■ **Data**:
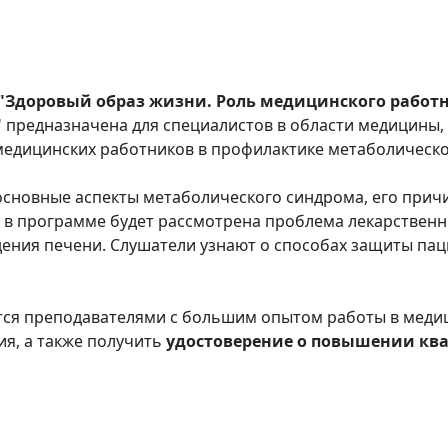
доровый образ жизни. Роль медицинского работн
"
предназначена для специалистов в области медицины, 
медицинских работников в профилактике метаболическо
основные аспекты метаболического синдрома, его причи
е в программе будет рассмотрена проблема лекарствен
ения печени. Слушатели узнают о способах защиты пац
ся преподавателями с большим опытом работы в медиц
ия, а также получить
удостоверение о повышении к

■ **Exercise directions**: Output the listing unchanged, pictures excluded.

■ **Completed task**:
доровый образ жизни. Роль медицинского работн
"
предназначена для специалистов в области медицины, 
медицинских работников в профилактике метаболическо
основные аспекты метаболического синдрома, его причи
е в программе будет рассмотрена проблема лекарствен
ения печени. Слушатели узнают о способах защиты пац
ся преподавателями с большим опытом работы в медиц
ия, а также получить
удостоверение о повышении к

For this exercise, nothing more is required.